● **Provided data**:
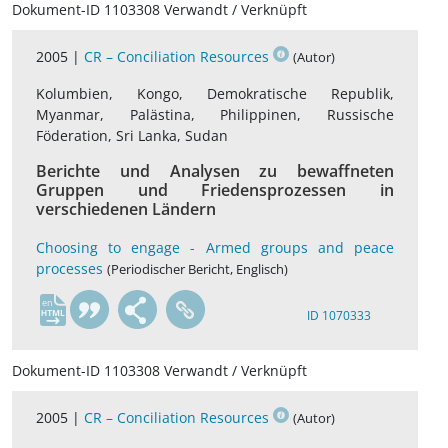
Dokument-ID 1103308 Verwandt / Verknüpft
2005 |
CR – Conciliation Resources
(Autor)
Kolumbien, Kongo, Demokratische Republik,
Myanmar, Palästina, Philippinen, Russische
Föderation, Sri Lanka, Sudan
Berichte und Analysen zu bewaffneten
Gruppen und Friedensprozessen in
verschiedenen Ländern
Choosing to engage - Armed groups and peace
processes
(Periodischer Bericht, Englisch)
en
ID 1070333
Dokument-ID 1103308 Verwandt / Verknüpft
2005 |
CR – Conciliation Resources
(Autor)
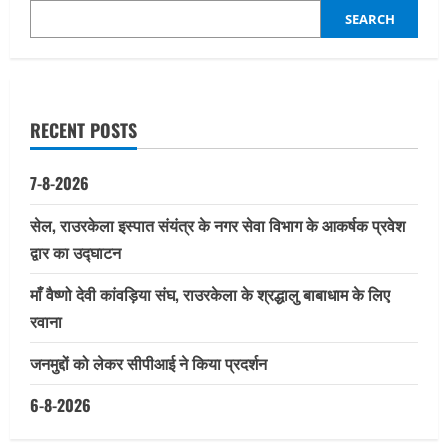
SEARCH
RECENT POSTS
7-8-2026
सेल, राउरकेला इस्पात संयंत्र के नगर सेवा विभाग के आकर्षक प्रवेश
द्वार का उद्घाटन
माँ वैष्णो देवी कांवड़िया संघ, राउरकेला के श्रद्धालु बाबाधाम के लिए
रवाना
जनमुद्दों को लेकर सीपीआई ने किया प्रदर्शन
6-8-2026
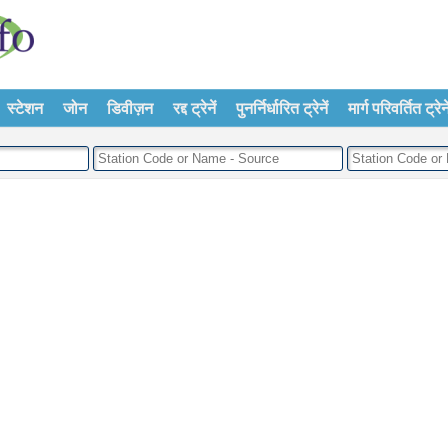
स्टेशन
जोन
डिवीज़न
रद्द ट्रेनें
पुनर्निर्धारित ट्रेनें
मार्ग परिवर्तित ट्रेने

● **Task details**: Pictures excluded, quote all the data above exactly.

● **Answer area**:
Dokument-ID 1103308 Verwandt / Verknüpft
2005 |
CR – Conciliation Resources
(Autor)
Kolumbien, Kongo, Demokratische Republik,
Myanmar, Palästina, Philippinen, Russische
Föderation, Sri Lanka, Sudan
Berichte und Analysen zu bewaffneten
Gruppen und Friedensprozessen in
verschiedenen Ländern
Choosing to engage - Armed groups and peace
processes
(Periodischer Bericht, Englisch)
en
ID 1070333
Dokument-ID 1103308 Verwandt / Verknüpft
2005 |
CR – Conciliation Resources
(Autor)
SEARCH
RECENT POSTS
7-8-2026
सेल, राउरकेला इस्पात संयंत्र के नगर सेवा विभाग के आकर्षक प्रवेश
द्वार का उद्घाटन
माँ वैष्णो देवी कांवड़िया संघ, राउरकेला के श्रद्धालु बाबाधाम के लिए
रवाना
जनमुद्दों को लेकर सीपीआई ने किया प्रदर्शन
6-8-2026
स्टेशन
जोन
डिवीज़न
रद्द ट्रेनें
पुनर्निर्धारित ट्रेनें
मार्ग परिवर्तित ट्रेने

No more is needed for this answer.